*** Begin section ***

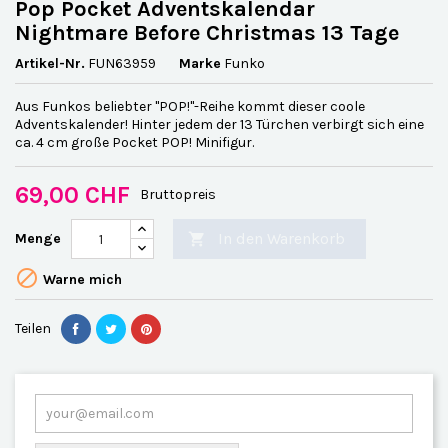
Pop Pocket Adventskalendar
Nightmare Before Christmas 13 Tage
Artikel-Nr.
FUN63959
Marke
Funko
Aus Funkos beliebter "POP!"-Reihe kommt dieser coole
Adventskalender! Hinter jedem der 13 Türchen verbirgt sich eine
ca. 4 cm große Pocket POP! Minifigur.
69,00 CHF
Bruttopreis
In den Warenkorb
Menge


Warne mich
Teilen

*** End section ***

_Try it_. Please, without any pictures, print each entry exactly.

_Solution to this exercise_.
Pop Pocket Adventskalendar
Nightmare Before Christmas 13 Tage
Artikel-Nr.
FUN63959
Marke
Funko
Aus Funkos beliebter "POP!"-Reihe kommt dieser coole
Adventskalender! Hinter jedem der 13 Türchen verbirgt sich eine
ca. 4 cm große Pocket POP! Minifigur.
69,00 CHF
Bruttopreis
In den Warenkorb
Menge


Warne mich
Teilen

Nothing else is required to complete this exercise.